Second, companies need to clearly decide where to play — and where not to play. With Xi exerting direct control over China’s supply chains, ambiguity is no longer a strategy. Selectivity is. Companies that delay difficult choices will be outmaneuvered by those that make them early.
Third, CEOs need to recalibrate goals to what is feasible rather than what is familiar. Growth targets based on yesterday’s assumptions will destroy capital tomorrow. Discipline now matters more than optimism.
Fourth, capital generation and allocation need to be rethought from first principles. In which currencies will profits be made? What buffers are needed against political and financial shocks? These are no longer technical questions just for finance teams; they are central strategic judgments.

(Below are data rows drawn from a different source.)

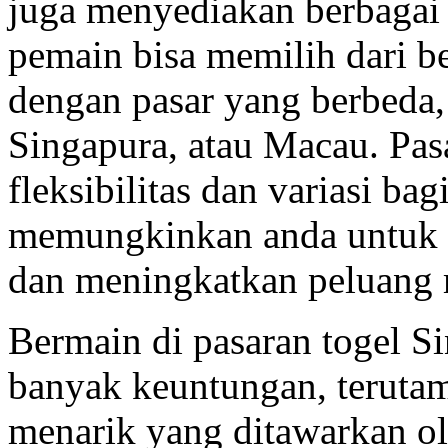
juga menyediakan berbagai 
pemain bisa memilih dari be
dengan pasar yang berbeda,
Singapura, atau Macau. Pa
fleksibilitas dan variasi ba
memungkinkan anda untuk m
dan meningkatkan peluang
Bermain di pasaran togel S
banyak keuntungan, teruta
menarik yang ditawarkan o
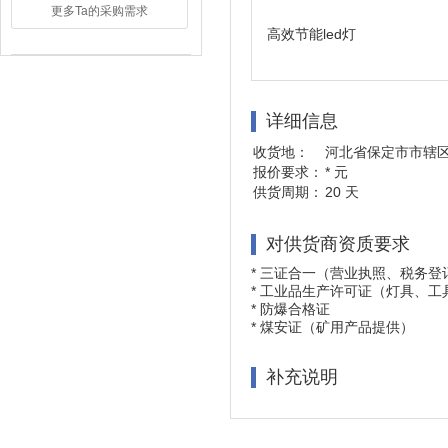
更多Ta的采购需求
高效节能led灯
详细信息
收货地：
河北省保定市市辖区
报价要求：
* 元
供货周期：
20 天
对供货商资质要求
*
三证合一（营业执照、税务登
*
工业品生产许可证（灯具、工
*
防爆合格证
*
煤安证（矿用产品提供）
补充说明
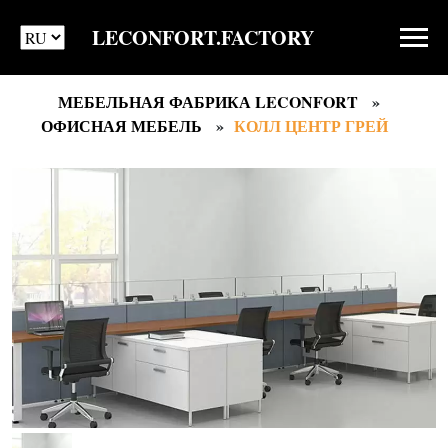
LECONFORT.FACTORY
МЕБЕЛЬНАЯ ФАБРИКА LECONFORT
ОФИСНАЯ МЕБЕЛЬ
КОЛЛ ЦЕНТР ГРЕЙ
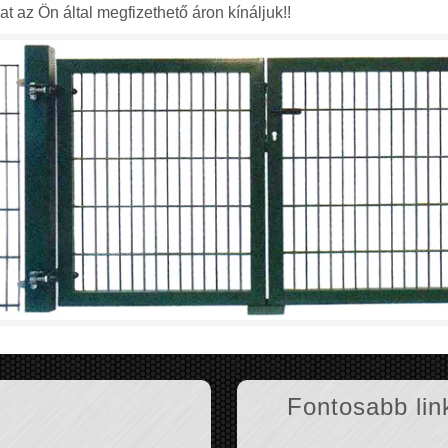
 az Ön által megfizethető áron kínáljuk!!
Fontosabb lin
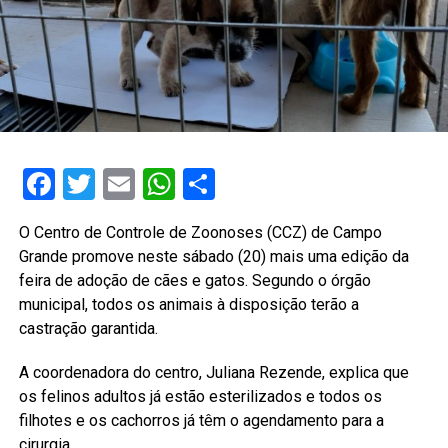
Facebook
Twitter
Email
WhatsApp
Share
O Centro de Controle de Zoonoses (CCZ) de Campo
Grande promove neste sábado (20) mais uma edição da
feira de adoção de cães e gatos. Segundo o órgão
municipal, todos os animais à disposição terão a
castração garantida.
A coordenadora do centro, Juliana Rezende, explica que
os felinos adultos já estão esterilizados e todos os
filhotes e os cachorros já têm o agendamento para a
cirurgia.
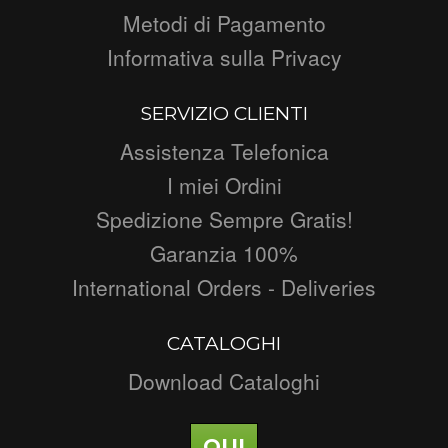
Metodi di Pagamento
Informativa sulla Privacy
SERVIZIO CLIENTI
Assistenza Telefonica
I miei Ordini
Spedizione Sempre Gratis!
Garanzia 100%
International Orders - Deliveries
CATALOGHI
Download Cataloghi
QUI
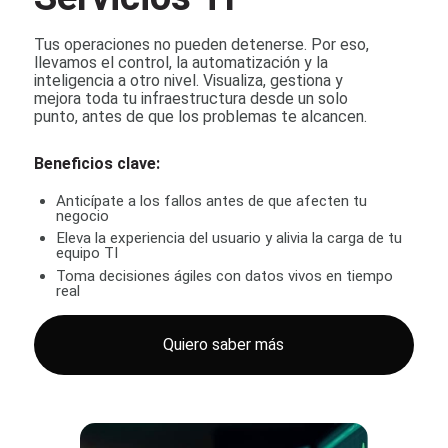
Tus operaciones no pueden detenerse. Por eso,
llevamos el control, la automatización y la
inteligencia a otro nivel. Visualiza, gestiona y
mejora toda tu infraestructura desde un solo
punto, antes de que los problemas te alcancen.
Beneficios clave:
Anticípate a los fallos antes de que afecten tu
negocio
Eleva la experiencia del usuario y alivia la carga de tu
equipo TI
Toma decisiones ágiles con datos vivos en tiempo
real
Quiero saber más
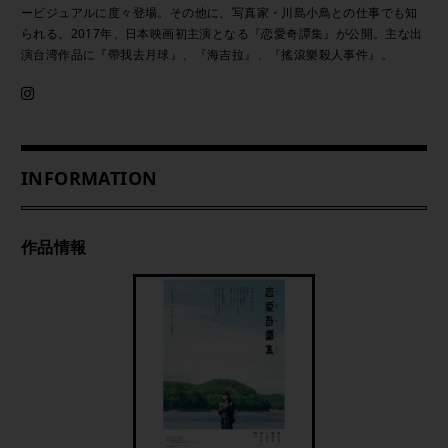
ービジュアルに度々登場。その他に、写真家・川島小鳥との仕事でも知
られる。2017年、日本映画初主演となる『恋愛奇譚集』が公開。主な出
演台湾作品に『帶我去月球』、『海吉拉』、『搖滾樂殺人事件』。
INFORMATION
作品情報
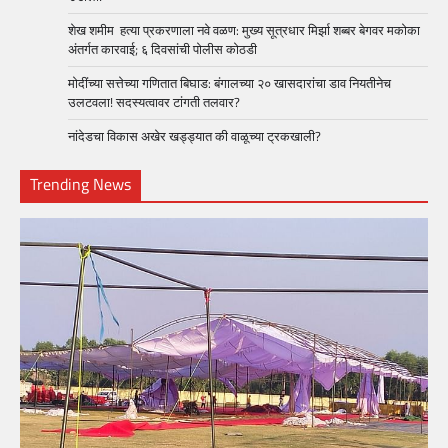
शेख शमीम हत्या प्रकरणाला नवे वळण: मुख्य सूत्रधार मिर्झा शब्बर बेगवर मकोका
अंतर्गत कारवाई; ६ दिवसांची पोलीस कोठडी
मोदींच्या सत्तेच्या गणितात बिघाड: बंगालच्या २० खासदारांचा डाव नियतीनेच
उलटवला! सदस्यत्वावर टांगती तलवार?
नांदेडचा विकास अखेर खड्ड्यात की वाळूच्या ट्रकखाली?
Trending News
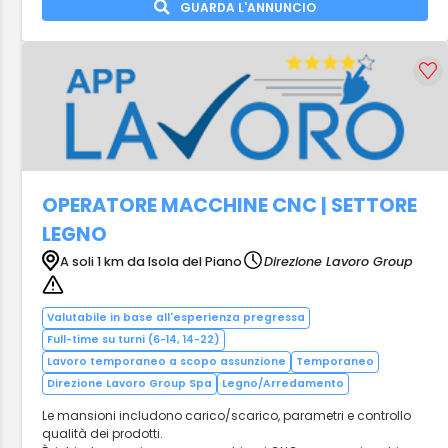
GUARDA L'ANNUNCIO
OPERATORE MACCHINE CNC | SETTORE
LEGNO
A soli 1 km da Isola del Piano
Direzione Lavoro Group
Valutabile in base all'esperienza pregressa
Full-time su turni (6-14, 14-22)
Lavoro temporaneo a scopo assunzione
Temporaneo
Direzione Lavoro Group Spa
Legno/Arredamento
Le mansioni includono carico/scarico, parametri e controllo
qualità dei prodotti.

Fifth, costs that cannot be recovered need to be faced honestly. Presences will shrink. Facilities will close. Postponing only increases the final price.
Ultimately, geopolitical judgment needs to move out of government relations silos and into the CEO’s office and the boardroom. This requires a genuine war room mentality. Geopolitical exposure now shapes growth trajectories, margin durability and company market value. This is strategy.
Many allies who accumulate reserves today do so on the basis of open American markets. This openness is no longer unconditional, nor infinite. Davos made this clear — not just to governments, but to anyone responsible for allocating capital and setting direction.
My argument is not ideological. It’s an argument about adaptation. Companies that decide to do so now will continue to grow. Those that don’t will find that alignment risk accumulates faster than financial risk ever accumulated.